Avec le temps va, tout s’en va… mais les infractions aux règles d’urbanisme demeurent…

Certains propriétaires ont tendance – à tort -à oublier que la méconnaissance des règles d’urbanisme constitue des infractions pouvant être sanctionnées par les juridictions pénales.

Une décision récente de la Cour de cassation illustre la sévérité du juge pénal à l’encontre des délinquants qui ont cru devoir prendre à la légère la règle d’urbanisme.

Dans un arrêt rendu public le 16 janvier 2018, la Chambre criminelle de la Cour de cassation a confirmé la décision du juge d’appel ayant estimé qu’une infraction aux règles d’urbanisme était constituée et devait être sanctionnée en conséquence,, alors même que les travaux litigieux n’étaient pas encore achevés et que certains d’entre-eux avaient été régularisés par la suite.

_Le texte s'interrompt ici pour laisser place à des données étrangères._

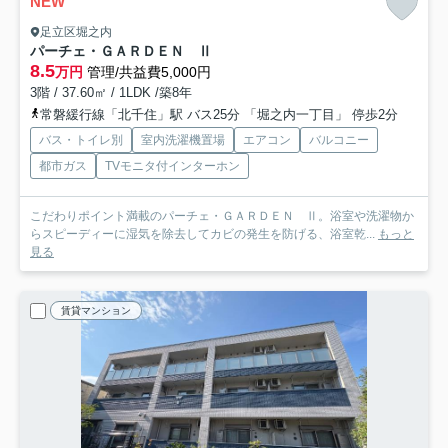
NEW
足立区堀之内
パーチェ・ＧＡＲＤＥＮ Ⅱ
8.5
万円
管理/共益費5,000円
3階 / 37.60㎡ / 1LDK /築8年
常磐緩行線「北千住」駅 バス25分 「堀之内一丁目」 停歩2分
バス・トイレ別
室内洗濯機置場
エアコン
バルコニー
都市ガス
TVモニタ付インターホン
こだわりポイント満載のパーチェ・ＧＡＲＤＥＮ Ⅱ。浴室や洗濯物か
らスピーディーに湿気を除去してカビの発生を防げる、浴室乾...
もっと
見る
賃貸マンション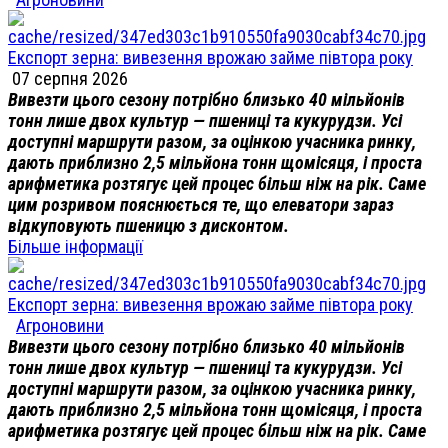
Експорт зерна: вивезення врожаю займе півтора року
07 серпня 2026
Вивезти цього сезону потрібно близько 40 мільйонів
тонн лише двох культур — пшениці та кукурудзи. Усі
доступні маршрути разом, за оцінкою учасника ринку,
дають приблизно 2,5 мільйона тонн щомісяця, і проста
арифметика розтягує цей процес більш ніж на рік. Саме
цим розривом пояснюється те, що елеватори зараз
відкуповують пшеницю з дисконтом.
Більше інформації
Експорт зерна: вивезення врожаю займе півтора року
Агроновини
Вивезти цього сезону потрібно близько 40 мільйонів
тонн лише двох культур — пшениці та кукурудзи. Усі
доступні маршрути разом, за оцінкою учасника ринку,
дають приблизно 2,5 мільйона тонн щомісяця, і проста
арифметика розтягує цей процес більш ніж на рік. Саме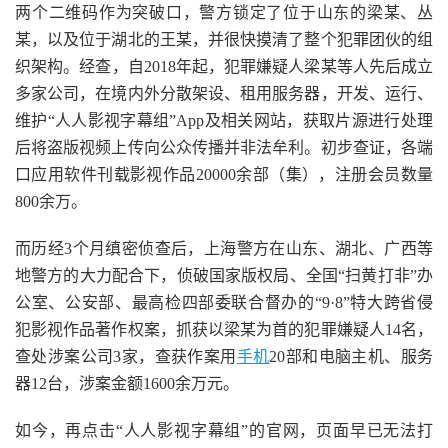
两个二维码作为突破口，警方锁定了位于山东的梁某、丛
某，以及位于湖北的王某，并很快摸清了整个犯罪团伙的组
织架构。经查，自2018年起，犯罪嫌疑人梁某等人先后成立
多家公司，在境内外分散架设、租用服务器，开发、运行、
维护“人人影视字幕组”App及相关网站，获取片源进行处理
后将盗版视频上传向公众传播并非法牟利。初步查证，各端
口应用软件刊载影视作品20000余部（集），注册会员数量
800余万。
而历经3个月缜密侦查后，上海警方在山东、湖北、广西等
地警方的大力配合下，侦破国家版权局、全国“扫黄打非”办
公室、公安部、最高检四部委联合督办的“9·8”特大跨省侵
犯影视作品著作权案，抓获以梁某为首的犯罪嫌疑人14名，
查处涉案公司3家，查获作案用
手机
20部和电脑主机、服务
器12台，涉案金额1600余万元。
如今，再点击“人人影视字幕组”的官网，页面早已无法打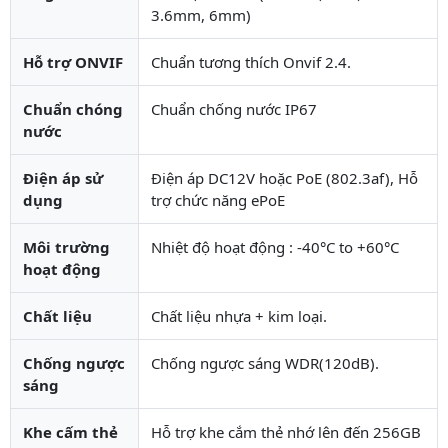
3.6mm, 6mm)
Hỗ trợ ONVIF
Chuẩn tương thích Onvif 2.4.
Chuẩn chóng
Chuẩn chống nước IP67
nước
Điện áp sử
Điện áp DC12V hoặc PoE (802.3af), Hỗ
dụng
trợ chức năng ePoE
Môi trường
Nhiệt độ hoạt động : -40°C to +60°C
hoạt động
Chất liệu
Chất liệu nhựa + kim loại.
Chống ngược
Chống ngược sáng WDR(120dB).
sáng
Khe cấm thẻ
Hỗ trợ khe cắm thẻ nhớ lên đến 256GB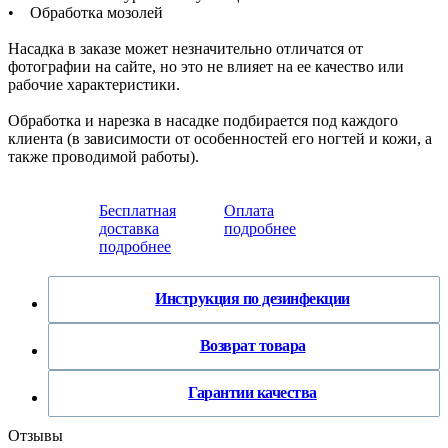
• Обработка мозолей
Насадка в заказе может незначительно отличатся от
фотографии на сайте, но это не влияет на ее качество или
рабочие характеристики.
Обработка и нарезка в насадке подбирается под каждого
клиента (в зависимости от особенностей его ногтей и кожи, а
также проводимой работы).
Бесплатная
Оплата
доставка
подробнее
подробнее
Инструкция по дезинфекции
Возврат товара
Гарантии качества
Отзывы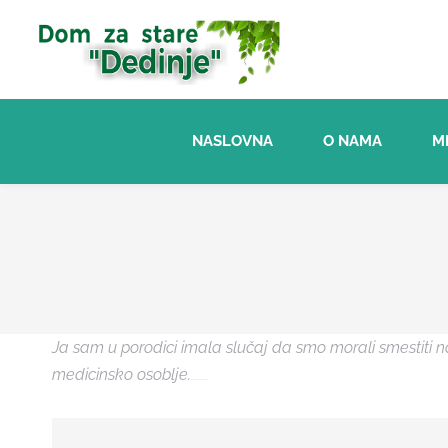
Skip
to
content
NASLOVNA
O NAMA
M
Ja sam u porodici imala slučaj da smo morali smestiti n
medicinsko osoblje.
Roblox Hack Free Robux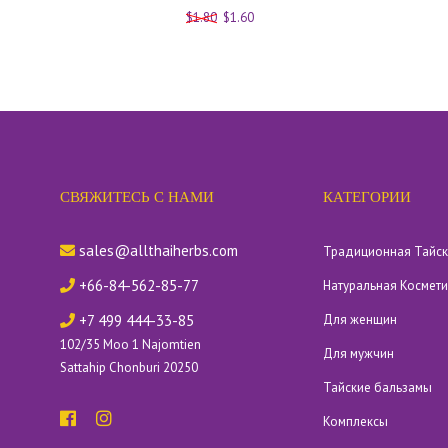
$1.80
$1.60
СВЯЖИТЕСЬ С НАМИ
КАТЕГОРИИ
sales@allthaiherbs.com
Традиционная Тайс
+66-84-562-85-77
Натуральная Космет
+7 499 444-33-85
Для женщин
102/35 Moo 1 Najomtien
Для мужчин
Sattahip Chonburi 20250
Тайские бальзамы
Комплексы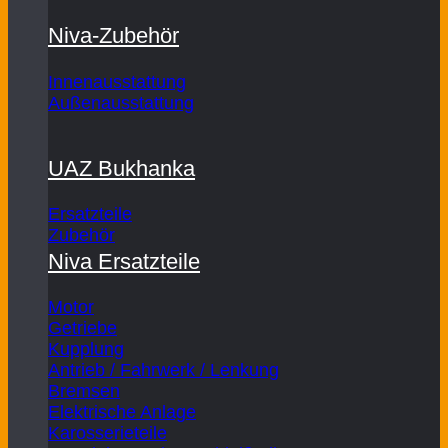
Niva-Zubehör
Innenausstattung
Außenausstattung
UAZ Bukhanka
Ersatzteile
Zubehör
Niva Ersatzteile
Motor
Getriebe
Kupplung
Antrieb / Fahrwerk / Lenkung
Bremsen
Elektrische Anlage
Karosserieteile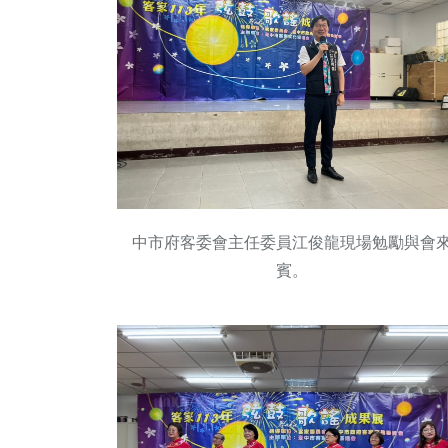
中市府客委會主任委員江俊龍現場勉勵與會
賓。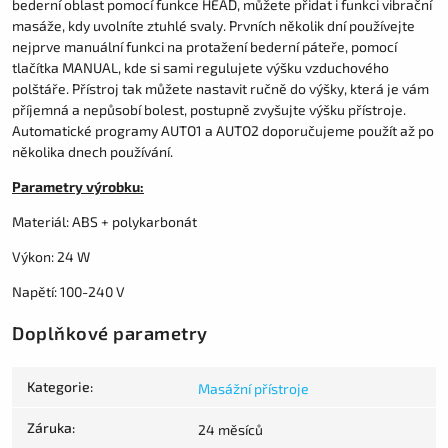
bederní oblast pomocí funkce HEAD, můžete přidat i funkci vibrační
masáže, kdy uvolníte ztuhlé svaly. Prvních několik dní používejte
nejprve manuální funkci na protažení bederní páteře, pomocí
tlačítka MANUAL, kde si sami regulujete výšku vzduchového
polštáře. Přístroj tak můžete nastavit ručně do výšky, která je vám
příjemná a nepůsobí bolest, postupně zvyšujte výšku přístroje.
Automatické programy AUTO1 a AUTO2 doporučujeme použít až po
několika dnech používání.
Parametry výrobku:
Materiál: ABS + polykarbonát
Výkon: 24 W
Napětí: 100-240 V
Doplňkové parametry
Kategorie
:
Masážní přístroje
Záruka
:
24 měsíců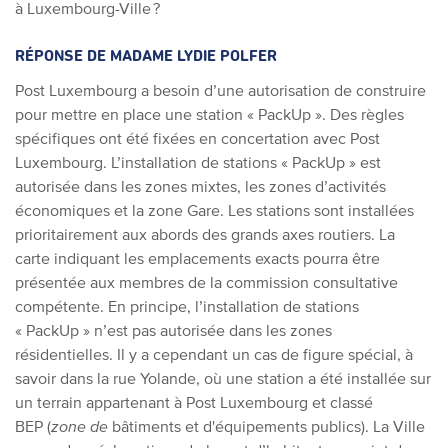
à Luxembourg-Ville ?
RÉPONSE DE MADAME LYDIE POLFER
Post Luxembourg a besoin d’une autorisation de construire
pour mettre en place une station « PackUp ». Des règles
spécifiques ont été fixées en concertation avec Post
Luxembourg. L’installation de stations « PackUp » est
autorisée dans les zones mixtes, les zones d’activités
économiques et la zone Gare. L
es stations sont installées
prioritairement aux abords des grands axes routiers. La
carte indiquant les emplacements exacts pourra être
présentée aux membres de la commission consultative
compétente. En principe, l’installation de stations
« PackUp » n’est pas autorisée dans les zones
résidentielles. Il y a cependant un cas de figure spécial, à
savoir dans la rue Yolande, où une station a été installée sur
un terrain appartenant à Post Luxembourg et classé
BEP (
zone de
bâtiments et d'équipements publics). La Ville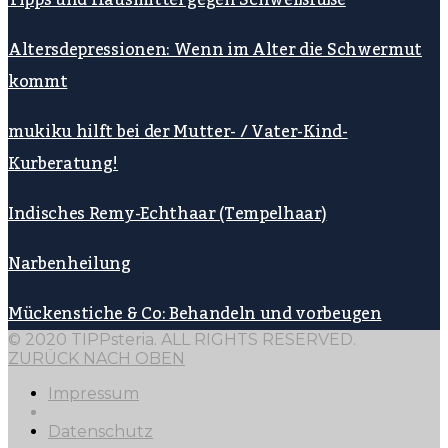
Tipps und Hausmittel gegen Schweißfüße
Altersdepressionen: Wenn im Alter die Schwermut
kommt
mukiku hilft bei der Mutter- / Vater-Kind-
Kurberatung!
Indisches Remy-Echthaar (Tempelhaar)
Narbenheilung
Mückenstiche & Co: Behandeln und vorbeugen
© 2020 TIPPsteria. ALL RIGHTS RESERVED.
ZURÜCK NACH OBEN
Impressum
Datenschutz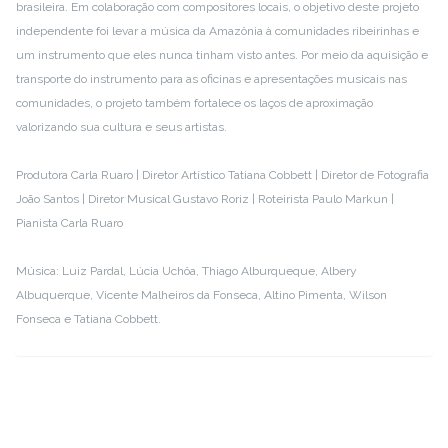
brasileira. Em colaboração com compositores locais, o objetivo deste projeto
independente foi levar a música da Amazônia à comunidades ribeirinhas e
um instrumento que eles nunca tinham visto antes. Por meio da aquisição e
transporte do instrumento para as oficinas e apresentações musicais nas
comunidades, o projeto também fortalece os laços de aproximação
valorizando sua cultura e seus artistas.
Produtora Carla Ruaro | Diretor Artístico Tatiana Cobbett | Diretor de Fotografia
João Santos | Diretor Musical Gustavo Roriz | Roteirista Paulo Markun |
Pianista Carla Ruaro
Música: Luiz Pardal, Lúcia Uchôa, Thiago Alburqueque, Albery
Albuquerque, Vicente Malheiros da Fonseca, Altino Pimenta, Wilson
Fonseca e Tatiana Cobbett.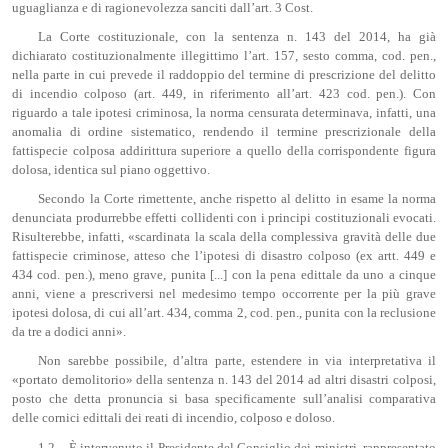
uguaglianza e di ragionevolezza sanciti dall’art. 3 Cost.
La Corte costituzionale, con la sentenza n. 143 del 2014, ha già
dichiarato costituzionalmente illegittimo l’art. 157, sesto comma, cod. pen.,
nella parte in cui prevede il raddoppio del termine di prescrizione del delitto
di incendio colposo (art. 449, in riferimento all’art. 423 cod. pen.). Con
riguardo a tale ipotesi criminosa, la norma censurata determinava, infatti, una
anomalia di ordine sistematico, rendendo il termine prescrizionale della
fattispecie colposa addirittura superiore a quello della corrispondente figura
dolosa, identica sul piano oggettivo.
Secondo la Corte rimettente, anche rispetto al delitto in esame la norma
denunciata produrrebbe effetti collidenti con i principi costituzionali evocati.
Risulterebbe, infatti, «scardinata la scala della complessiva gravità delle due
fattispecie criminose, atteso che l’ipotesi di disastro colposo (ex artt. 449 e
434 cod. pen.), meno grave, punita [...] con la pena edittale da uno a cinque
anni, viene a prescriversi nel medesimo tempo occorrente per la più grave
ipotesi dolosa, di cui all’art. 434, comma 2, cod. pen., punita con la reclusione
da tre a dodici anni».
Non sarebbe possibile, d’altra parte, estendere in via interpretativa il
«portato demolitorio» della sentenza n. 143 del 2014 ad altri disastri colposi,
posto che detta pronuncia si basa specificamente sull’analisi comparativa
delle cornici edittali dei reati di incendio, colposo e doloso.
1.2.– È intervenuto il Presidente del Consiglio dei ministri, rappresentato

Peu importe ont répondu les juges : du moment que la violation des règles d’urbanisme a été constatée par un procès-verbal d’infraction, celle-ci est constituée et peut donc être sanctionnée pénalement, alors même qu’une régularisation serait intervenue postérieurement.

En matière d’urbanisme, la régularisation des travaux peut donc effacer leur illégalité, mais pas l’infraction…

Ref. : Cass., Crim., 16 janvier 2018, Pourvoi n° 17-81157.